======== Data in this exercise

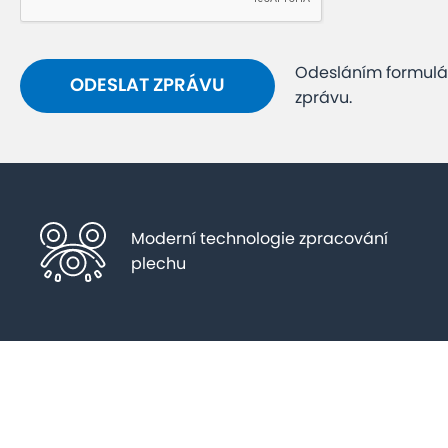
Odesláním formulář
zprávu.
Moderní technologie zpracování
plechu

================
======== Data in this exercise

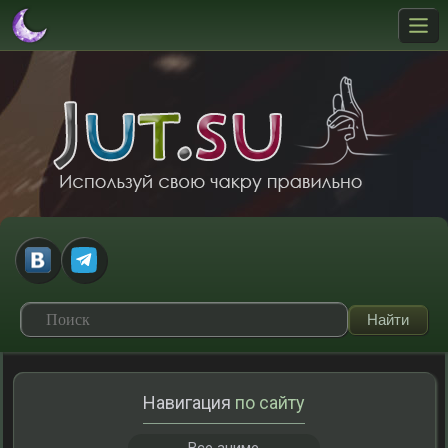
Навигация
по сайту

================
======== Data in this exercise

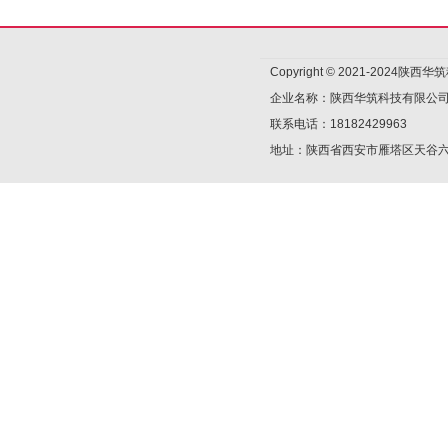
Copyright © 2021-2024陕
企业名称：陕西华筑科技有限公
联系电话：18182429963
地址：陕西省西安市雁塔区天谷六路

================

Reproduce exactly the lines of the records above from the one with "Copyright © 2021-2024陕" to the one with "地址：陕西省西安市雁塔区天谷六路", both included, and leave out everything else.

Result of the task
Copyright © 2021-2024陕
企业名称：陕西华筑科技有限公
联系电话：18182429963
地址：陕西省西安市雁塔区天谷六路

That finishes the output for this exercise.